# torrents no,longer downloading



## xbonez (Jun 7, 2007)

i have an mtnl 256kbps night unlimited connection. i used to download torrents in the nights until a couple of days back, all of a sudden my torrent downloads stopeed. the file i'm downloading has about 20,000 uploaders and i used to get speed of about  25kbps earlier bbut for the padt few days i'm getting about 1kbps or less. it also doesn't find more than 2 to 3 seeds whereas earlier i usd to get 100+. a friend of mine has the whole day unlimited mtnl plan and lives jst a few blocks from me. his torrents are worjing fine. what could be the prob. i use utorrent. tried reinsalling it adn tried diff torretns also but gettin same prob. why  ? should i change my torrent client?


----------



## Third Eye (Jun 7, 2007)

Same problem here


----------



## gopi_vbboy (Jun 7, 2007)

1)try using Bitlord n it show u health of torrnt in %,if it is about 4000-5000% above then its a nice torrent.try downloading healthy torrent
2)by goin 2 settings try increasing no. of connection per task
3)sort the preference of torrents in decending order of health
4)kick n ban the I.P which u observe as only leachers then u have suffcient connection for seeders


----------



## coolendra (Jun 7, 2007)

xbonez said:
			
		

> i have an mtnl 256kbps night unlimited connection. i used to download torrents in the nights until a couple of days back, all of a sudden my torrent downloads stopeed. the file i'm downloading has about 20,000 uploaders and i used to get speed of about  25kbps earlier bbut for the padt few days i'm getting about 1kbps or less. it also doesn't find more than 2 to 3 seeds whereas earlier i usd to get 100+. a friend of mine has the whole day unlimited mtnl plan and lives jst a few blocks from me. his torrents are worjing fine. what could be the prob. i use utorrent. tried reinsalling it adn tried diff torretns also but gettin same prob. why  ? should i change my torrent client?

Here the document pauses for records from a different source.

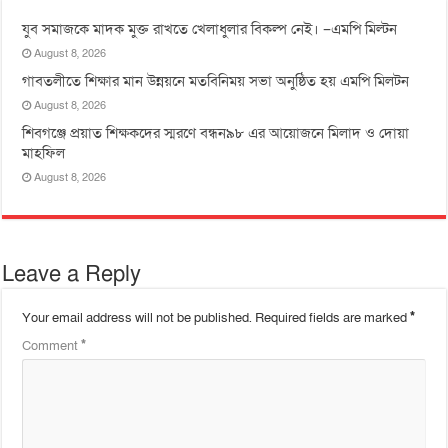
যুব সমাজকে মাদক মুক্ত রাখতে খেলাধুলার বিকল্প নেই। –এমপি মিল্টন
August 8, 2026
‎গাবতলীতে শিক্ষার মান উন্নয়নে ‎মতবিনিময় সভা অনুষ্ঠিত হয় ‎এমপি মিলটন
August 8, 2026
শিবগঞ্জে প্রয়াত শিক্ষকদের স্মরণে বন্ধন৯৮ এর আয়োজনে মিলাদ ও দোয়া
মাহফিল
August 8, 2026
Leave a Reply
Your email address will not be published.
Required fields are marked
*
Comment
*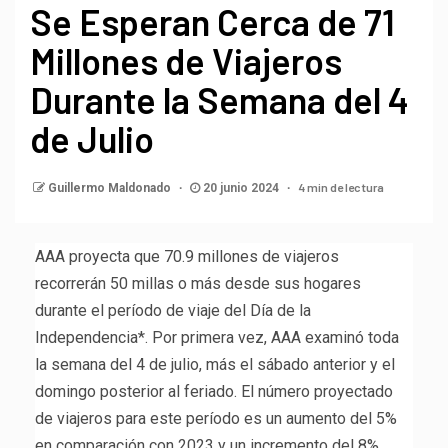
Se Esperan Cerca de 71
Millones de Viajeros
Durante la Semana del 4
de Julio
4 min de lectura
Guillermo Maldonado
20 junio 2024
AAA proyecta que 70.9 millones de viajeros
recorrerán 50 millas o más desde sus hogares
durante el período de viaje del Día de la
Independencia*. Por primera vez, AAA examinó toda
la semana del 4 de julio, más el sábado anterior y el
domingo posterior al feriado. El número proyectado
de viajeros para este período es un aumento del 5%
en comparación con 2023 y un incremento del 8%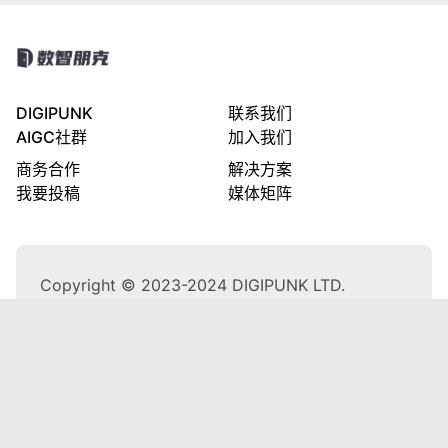
DIGIPUNK
联系我们
AIGC社群
加入我们
商务合作
解决方案
我要投稿
媒体矩阵
Copyright © 2023-2024 DIGIPUNK LTD.
隐私政策
粤公网安备44030002001270号
粤ICP备2023103191号
合作伙伴
阿里巴巴集团
腾讯云
阿里云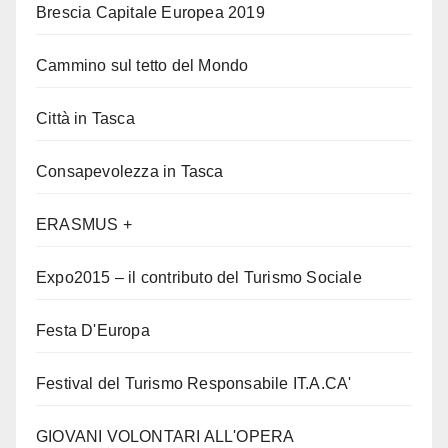
Brescia Capitale Europea 2019
Cammino sul tetto del Mondo
Città in Tasca
Consapevolezza in Tasca
ERASMUS +
Expo2015 – il contributo del Turismo Sociale
Festa D'Europa
Festival del Turismo Responsabile IT.A.CA'
GIOVANI VOLONTARI ALL'OPERA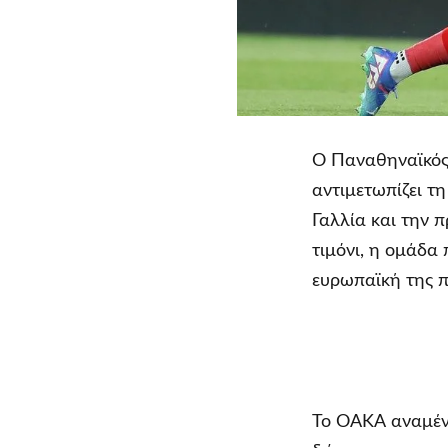
Ο Παναθηναϊκός
αντιμετωπίζει τ
Γαλλία και την 
τιμόνι, η ομάδα
ευρωπαϊκή της π
Το ΟΑΚΑ αναμένε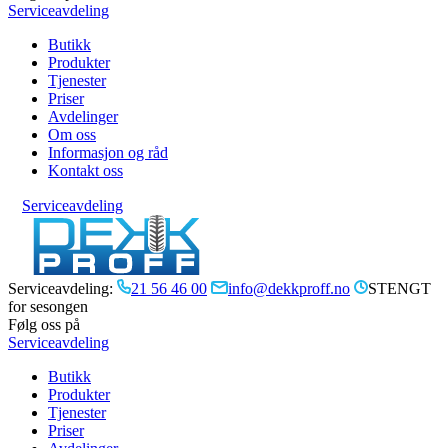
Serviceavdeling
Butikk
Produkter
Tjenester
Priser
Avdelinger
Om oss
Informasjon og råd
Kontakt oss
Serviceavdeling
Serviceavdeling:
21 56 46 00
info@dekkproff.no
STENGT
for sesongen
Følg oss på
Serviceavdeling
Butikk
Produkter
Tjenester
Priser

even i was having this same problem....i was using utorrent....
then i shifted to bitcomet...nw its relatively ok...i am gettin speeds of around 25-39

but it shows that the IP address 59.xx.xx.xx is blocked....

i knew that demonoid had blocked some indian ips....
but y this nw.... coz the torrents r nt frm demonoid...


----------



## dinesh1 (Jun 7, 2007)

use flashget 1.82 
downloading file 70-80 kb/sec normaly torrent file


----------



## xbonez (Jun 7, 2007)

^^if i use flashget, will i  get 70-80kbps even if i have a 256 kbps connection? bec. that limits my downloads to a max of 32 kbps

torrents finally working again

1. i reinstalled utorrent. no effect
2. installed azerus - bad interface and very unstable, cpu usage also very high. didn't solve purpose. uninstalled it
3. tried installing bittorrent - installer gave error
4. finally installed bitlord. getting good speeds now. torrents working nicely


----------



## vish786 (Jun 7, 2007)

xbonez said:
			
		

> 4. finally installed bitlord. getting good speeds now. torrents working nicely


i  have 128kbps connection, what speed your getting ???


----------



## BBThumbHealer (Jun 7, 2007)

time to change ur torrent client .... it happened wid me too ... i use Bit Tornado [ nice client ]


----------



## xbonez (Jun 7, 2007)

@vish : i have a 256 kBps. i now use bitlord. its quite good. downloading a torrent with excellent health. i get about 22-26kBps and upload 28+kBps.
what about u?


----------



## vish786 (Jun 7, 2007)

xbonez said:
			
		

> @vish : i have a 256 kBps. i now use bitlord. its quite good. downloading a torrent with excellent health. i get about 22-26kBps and upload 28+kBps.
> what about u?



if i am downloading from torrent i get a speed of 14-18kBps and if i download a normal file from net then i get a speed of 20 - 24kBps... sorry i made a mistake earlier, i hav 128 KBps connection(airtel)


----------



## cbags8164 (Jun 9, 2007)

Well all this problem I also was facing but i found out the solution

You need to use encryption

FOR USERS OF UTORRENTS:

1. GoTo Options >> Preferences 
2. GoTo Bittorrent on the left side
3. In Protocol Encryption, select Forced instead of none
4. Click Apply & restart Utorrent or try restarting ur PC.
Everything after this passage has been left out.